Tools and Models for Data Science [Graduate Level]
Description
This course is an introduction to modern data science. Data science is the study of how to extract actionable, non-trivial knowledge from data. The course will focus on the software tools used by practitioners of modern data science, the mathematical and statistical models that are employed in conjunction with such software tools and the applications of these tools and systems to different problems and domains. On the tools side, we will cover the basics of relational database systems, as well as modern systems for manipulating large data sets such as Apache Spark, and Google’s TensorFlow. On the models side, the course will cover standard supervised and unsupervised models for data analysis and pattern discovery.
Course Objectives
At the end of this course, students will understand the development and use of modern machine learning tools, including Spark and TensorFlow, and will be able to implement machine learning algorithms using these tools. They will have basic skills in querying relational databases and will understand and be able to implement and use common data science models, including gradient descent, K-nearest neighbors, deep learning and more. They will also be familiar with the theoretical basis and underlying research that motivated the systems and models discussed in class.

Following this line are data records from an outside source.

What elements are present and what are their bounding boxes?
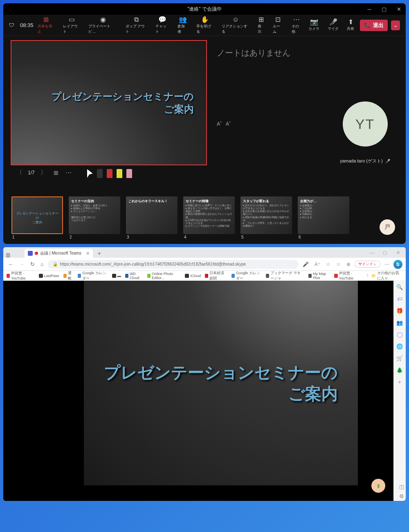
participants-button[interactable]: 👥参加者 (175, 16, 190, 35)
globe-icon[interactable]: 🌐 (396, 343, 403, 349)
mic-browser-icon[interactable]: 🎤 (301, 261, 310, 268)
leave-button[interactable]: 📞退出 (360, 20, 388, 31)
react-button[interactable]: ☺リアクションする (219, 16, 252, 35)
forward-button[interactable]: → (18, 260, 26, 268)
popout-button[interactable]: ⧉ポップ アウト (123, 16, 150, 35)
slide-thumbnail[interactable]: スタッフが変わる▸ 話すのコツが分かり、恐れずにプレゼンができるようになる▸ 自… (240, 196, 292, 239)
view-button[interactable]: ⊞表示 (255, 16, 267, 35)
muted-icon: 🎤̸ (385, 159, 390, 163)
red-pen-tool[interactable] (107, 169, 112, 178)
bookmark-item[interactable]: ブックマーク マネージャ (266, 271, 304, 281)
share-button[interactable]: ⬆共有 (344, 18, 357, 32)
bookmark-item[interactable]: 通帳 (63, 271, 74, 281)
bookmark-item[interactable]: My Map Plus (308, 272, 330, 280)
leave-dropdown[interactable]: ⌄ (391, 20, 400, 30)
menu-icon[interactable]: ⋯ (383, 261, 391, 268)
eraser-tool[interactable] (126, 169, 132, 178)
bookmark-item[interactable]: 日本経済新聞 (205, 271, 227, 281)
cart-icon[interactable]: 🛒 (396, 355, 403, 361)
favorite-outline-icon[interactable]: ☆ (324, 261, 332, 268)
address-bar[interactable]: 🔒 https://teams.microsoft.com/_#/pre-joi… (48, 260, 299, 269)
chat-fab[interactable]: ▮ (371, 479, 385, 493)
refresh-button[interactable]: ↻ (29, 260, 36, 268)
bookmark-item[interactable]: 芦田寛 - YouTube (334, 271, 362, 280)
close-tab-button[interactable]: ✕ (86, 251, 90, 256)
people-sidebar-icon[interactable]: 👥 (396, 320, 403, 326)
favorite-icon[interactable]: ☆ (335, 261, 342, 268)
thumbnail-number: 3 (126, 235, 178, 239)
back-button[interactable]: ← (7, 260, 15, 268)
bing-icon[interactable]: b (393, 260, 402, 269)
title-bar: "連絡" で会議中 ─ ▢ ✕ (3, 3, 406, 15)
slide-thumbnail[interactable]: これからのキラースキル！3 (126, 196, 178, 239)
next-slide-button[interactable]: 〉 (39, 168, 48, 177)
prev-slide-button[interactable]: 〈 (15, 168, 24, 177)
bookmark-item[interactable]: ▬ (112, 274, 121, 278)
private-view-button[interactable]: ◉プライベート ビ… (86, 16, 119, 35)
panel-icon[interactable]: ◫ (399, 484, 404, 490)
bookmark-item[interactable]: 芦田寛 - YouTube (7, 271, 35, 280)
extensions-icon[interactable]: ⊕ (345, 261, 352, 268)
tabs-menu-button[interactable]: ▥ (3, 252, 12, 258)
slide-thumbnail[interactable]: プレゼンテーションセミナーのご案内1 (11, 196, 63, 239)
slide-thumbnail[interactable]: セミナーの目的▸ 企画力、交渉力、提案力の向上▸ 会議および商談の円滑化▸ コミ… (69, 196, 120, 239)
close-button[interactable]: ✕ (392, 3, 406, 15)
camera-button[interactable]: 📷̸カメラ (306, 18, 322, 32)
slide-title: プレゼンテーションセミナーの ご案内 (52, 90, 194, 115)
slide-thumbnail[interactable]: 企画力が…▸ 企画案の…▸ これ以降…▸ お客様は…▸ 印象的な…▸ 特になる…… (298, 196, 349, 239)
thumbnail-number: 6 (298, 235, 349, 239)
browser-minimize-button[interactable]: — (366, 248, 378, 257)
lock-icon: 🔒 (53, 262, 58, 266)
new-tab-button[interactable]: + (95, 249, 103, 258)
shield-icon: 🛡 (9, 22, 14, 28)
more-icon: ⋯ (293, 16, 300, 23)
search-icon[interactable]: 🔍 (396, 284, 403, 290)
add-sidebar-icon[interactable]: + (398, 379, 401, 385)
avatar: YT (343, 101, 388, 147)
font-decrease-button[interactable]: Aˇ (226, 121, 231, 127)
grid-view-button[interactable]: ⊞ (52, 169, 60, 177)
highlighter-tool[interactable] (117, 169, 122, 178)
circle-icon[interactable]: ◯ (397, 331, 403, 338)
shared-slide-view: プレゼンテーションセミナーの ご案内 (84, 281, 358, 485)
black-pen-tool[interactable] (97, 169, 103, 178)
room-button[interactable]: ⊡ルーム (270, 16, 285, 35)
browser-sidebar: 🔍 🏷 🎁 👥 ◯ 🌐 🛒 🌲 + (393, 281, 406, 501)
settings-icon[interactable]: ⚙ (399, 493, 404, 499)
font-increase-button[interactable]: Aˆ (217, 121, 222, 127)
text-size-icon[interactable]: A⁺ (313, 261, 322, 268)
slide-thumbnails: プレゼンテーションセミナーのご案内1セミナーの目的▸ 企画力、交渉力、提案力の向… (3, 192, 406, 244)
tag-icon[interactable]: 🏷 (397, 296, 402, 302)
chat-button[interactable]: 💬チャット (153, 16, 172, 35)
bookmark-item[interactable]: LastPass (39, 274, 59, 278)
bookmark-overflow[interactable]: 〉 📁 その他のお気に入り (366, 271, 402, 281)
browser-close-button[interactable]: ✕ (392, 248, 404, 257)
home-button[interactable]: ⌂ (39, 260, 45, 268)
hand-icon: ✋ (201, 16, 209, 23)
minimize-button[interactable]: ─ (362, 3, 376, 15)
chevron-down-icon: ⌄ (393, 23, 398, 28)
mic-button[interactable]: 🎤̸マイク (325, 18, 341, 32)
stop-sharing-button[interactable]: ⊠共有を停止 (35, 16, 57, 35)
bookmark-item[interactable]: WD Cloud (125, 272, 143, 280)
floating-action-button[interactable]: 戸 (380, 219, 395, 235)
more-options-button[interactable]: ⋯ (64, 169, 73, 177)
bookmark-item[interactable]: Online Photo Editor… (147, 272, 181, 280)
signin-button[interactable]: サインイン (355, 261, 380, 268)
raise-hand-button[interactable]: ✋手を挙げる (194, 16, 216, 35)
browser-address-bar-row: ← → ↻ ⌂ 🔒 https://teams.microsoft.com/_#… (3, 258, 406, 271)
current-slide: プレゼンテーションセミナーの ご案内 (11, 40, 207, 165)
bookmark-item[interactable]: Google カレンダー (78, 271, 108, 281)
browser-maximize-button[interactable]: ▢ (379, 248, 391, 257)
maximize-button[interactable]: ▢ (377, 3, 391, 15)
meeting-timer: 08:35 (20, 22, 34, 28)
cursor-tool[interactable] (87, 169, 93, 178)
gift-icon[interactable]: 🎁 (396, 308, 403, 314)
layout-button[interactable]: ▭レイアウト (61, 16, 83, 35)
more-button[interactable]: ⋯その他 (289, 16, 304, 35)
bookmark-item[interactable]: Google カレンダー (231, 271, 262, 281)
browser-tab[interactable]: 会議 | Microsoft Teams ✕ (25, 249, 93, 258)
bookmark-item[interactable]: iCloud (185, 274, 201, 278)
slide-thumbnail[interactable]: セミナーの特徴▸ 呼吸に基づいた発声で、すぐに身に付く▸ 単なるソフトの使い方で… (183, 196, 235, 239)
tree-icon[interactable]: 🌲 (396, 367, 403, 373)
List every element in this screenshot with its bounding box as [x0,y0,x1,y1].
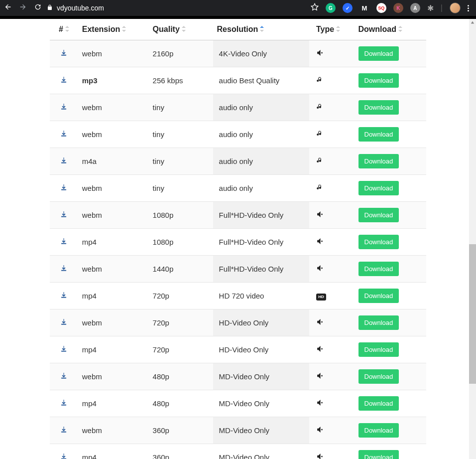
download-button[interactable]: Download [358,450,399,459]
resolution-cell: Full*HD-Video Only [213,229,309,256]
extension-cell: mp4 [78,390,149,417]
download-icon[interactable] [60,265,68,274]
resolution-cell: MD-Video Only [213,363,309,390]
type-icon [309,175,354,202]
header-resolution[interactable]: Resolution [213,19,309,40]
download-button[interactable]: Download [358,289,399,303]
download-icon[interactable] [60,238,68,247]
download-button[interactable]: Download [358,73,399,88]
download-icon[interactable] [60,131,68,139]
ext-icon-k[interactable]: K [393,3,403,13]
download-button[interactable]: Download [358,369,399,384]
download-button[interactable]: Download [358,46,399,61]
download-icon[interactable] [60,346,68,354]
quality-cell: 480p [149,390,213,417]
table-row: webmtinyaudio onlyDownload [50,94,426,121]
table-row: webmtinyaudio onlyDownload [50,121,426,148]
download-button[interactable]: Download [358,154,399,168]
type-icon [309,202,354,229]
quality-cell: tiny [149,175,213,202]
download-button[interactable]: Download [358,208,399,222]
ext-icon-mail[interactable]: M [359,3,369,13]
resolution-cell: Full*HD-Video Only [213,256,309,283]
type-icon [309,229,354,256]
download-icon[interactable] [60,319,68,327]
download-icon[interactable] [60,211,68,220]
type-icon [309,336,354,363]
browser-toolbar: vdyoutube.com G ✓ M SQ K A ✱ | [0,0,476,16]
download-icon[interactable] [60,292,68,301]
header-quality[interactable]: Quality [149,19,213,40]
browser-menu-button[interactable] [468,5,469,11]
resolution-cell: audio only [213,94,309,121]
ext-icon-asterisk[interactable]: ✱ [427,3,434,13]
type-icon [309,390,354,417]
table-row: mp4720pHD-Video OnlyDownload [50,336,426,363]
resolution-cell: audio only [213,121,309,148]
bookmark-star-icon[interactable] [311,3,319,13]
type-icon: HD [309,283,354,309]
quality-cell: 2160p [149,40,213,67]
vertical-scrollbar[interactable] [469,19,476,459]
resolution-cell: MD-Video Only [213,444,309,459]
header-extension[interactable]: Extension [78,19,149,40]
download-button[interactable]: Download [358,100,399,115]
quality-cell: 480p [149,363,213,390]
quality-cell: 720p [149,309,213,336]
extension-cell: webm [78,256,149,283]
quality-cell: 360p [149,417,213,444]
table-row: mp41080pFull*HD-Video OnlyDownload [50,229,426,256]
download-icon[interactable] [60,157,68,166]
download-icon[interactable] [60,400,68,408]
ext-icon-check[interactable]: ✓ [343,3,353,13]
extension-cell: webm [78,121,149,148]
lock-icon [47,3,53,12]
ext-icon-sq[interactable]: SQ [376,3,386,13]
resolution-cell: Full*HD-Video Only [213,202,309,229]
resolution-cell: audio only [213,148,309,175]
download-button[interactable]: Download [358,342,399,357]
quality-cell: 1080p [149,229,213,256]
table-row: webm1080pFull*HD-Video OnlyDownload [50,202,426,229]
header-hash[interactable]: # [50,19,78,40]
download-icon[interactable] [60,50,68,58]
extension-cell: mp4 [78,229,149,256]
url-text[interactable]: vdyoutube.com [57,4,104,12]
resolution-cell: MD-Video Only [213,417,309,444]
table-row: webm1440pFull*HD-Video OnlyDownload [50,256,426,283]
header-download[interactable]: Download [355,19,427,40]
download-button[interactable]: Download [358,315,399,330]
quality-cell: 720p [149,336,213,363]
resolution-cell: 4K-Video Only [213,40,309,67]
resolution-cell: HD-Video Only [213,336,309,363]
ext-icon-a[interactable]: A [410,3,420,13]
resolution-cell: MD-Video Only [213,390,309,417]
table-row: m4atinyaudio onlyDownload [50,148,426,175]
download-icon[interactable] [60,427,68,435]
forward-button[interactable] [19,3,27,13]
download-button[interactable]: Download [358,181,399,195]
download-button[interactable]: Download [358,396,399,411]
type-icon [309,309,354,336]
scrollbar-thumb[interactable] [469,244,476,384]
table-row: webmtinyaudio onlyDownload [50,175,426,202]
extension-cell: mp3 [78,67,149,94]
download-button[interactable]: Download [358,235,399,249]
download-icon[interactable] [60,104,68,112]
extension-cell: mp4 [78,336,149,363]
back-button[interactable] [4,3,12,13]
download-button[interactable]: Download [358,262,399,276]
download-icon[interactable] [60,373,68,381]
download-icon[interactable] [60,77,68,85]
type-icon [309,67,354,94]
page-content: # Extension Quality Resolution Type Down… [0,19,476,459]
ext-icon-grammarly[interactable]: G [326,3,336,13]
download-icon[interactable] [60,184,68,193]
profile-avatar[interactable] [450,2,461,13]
download-button[interactable]: Download [358,127,399,142]
table-row: webm480pMD-Video OnlyDownload [50,363,426,390]
download-button[interactable]: Download [358,423,399,438]
header-type[interactable]: Type [309,19,354,40]
reload-button[interactable] [34,3,42,13]
download-icon[interactable] [60,454,68,459]
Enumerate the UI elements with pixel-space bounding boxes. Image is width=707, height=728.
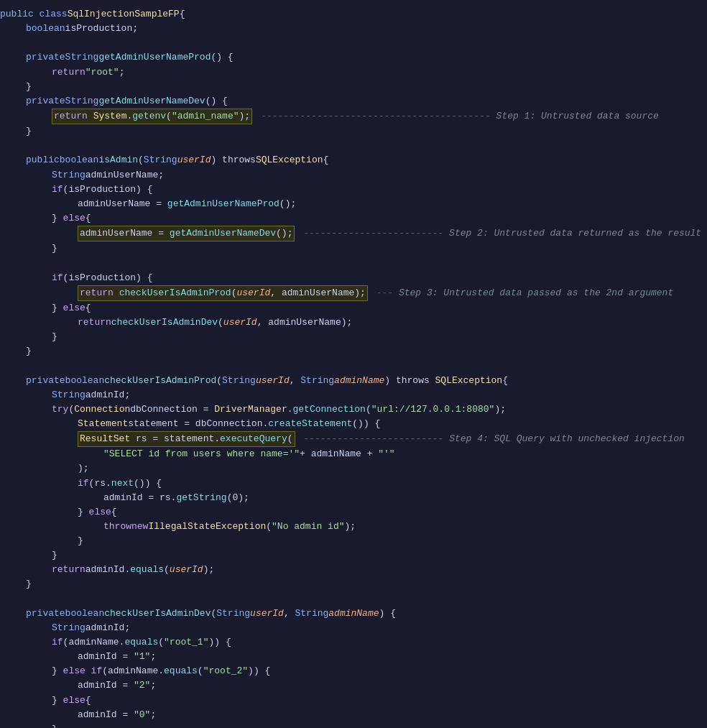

Prerequisites: Mathematical sophistication (calculus, statistics) and programming skills that would be acquired in an undergraduate computer science program are expected. Programming will be in Python and SQL (SQL is covered in the course).
Grading and Evaluation
Your grade is based upon a set of programming assignments (60% of your grade; each is worth 10% of your grade), lab meetings (10% of your grade), Research summaries (10% of your grade) and four written exercises (20% of your grade).
The lecture schedule is:
- Course Overview
- Introduction to Relational Databases1
- Relational Calculus
- Relational Algebra
- Declarative SQL 1
- Declarative SQL 2
- Declarative SQL 3
- DML & DDL
- Imperative SQL 1
- Imperative SQL 2
- Introduction to Big Data and MapReduce
- Python for Data Science
- Spark2
- Introduction to Modeling 1
- Introduction to Modeling 2
- Optimization basics: Gradient descent3
- Optimization basics: Newton’s method3
- Optimization basics: Expectation maximization4,5
- Intro to supervised learning5
- Linear regression5
- Generalized linear models6
- Support Vector Machines5,8
- Over-fitting and regularization5,8
- Sequential models3
- Introduction to Neural Networks8
- Learning in Neural Networks
- Recurrent Neural Networks
- Deep Learning with LSTM
- Introduction to unsupervised learning
- Mixture models5, 9
- Outliers10
- Dimensionality reduction11, 12
1There are many textbooks that describe the theory and practice of database systems. Two good ones are: “A First Course in Database Systems”, by Ullman and Widom and “Database Systems The Complete Book”, by Garcia-Molina, Ullman and Widom.
2 The “official” (and succinct) guide to programming with Spark RDDs is available at https://spark.apache.org/docs/latest/rdd-programming-guide.html#transformations.
3For more information on unconstrained minimization, check out Chapter 9 in the textbook Convex Optimization , by Boyd and VandenBerghe, available at https://web.stanford.edu/~boyd/cvxbook/bv_cvxbook.pdf.
4For a description of the EM algorithm as well as Gaussian EM and the forward-backward algorithm (using EM to learn a hidden Markov Model), see “A Gentle Tutorial of the EM Algorithm and its Application to Parameter Estimation for Gaussian Mixture and Hidden Markov Models” by Jeff Blimes, available at http://melodi.ee.washington.edu/people/bilmes/mypapers/em.pdf.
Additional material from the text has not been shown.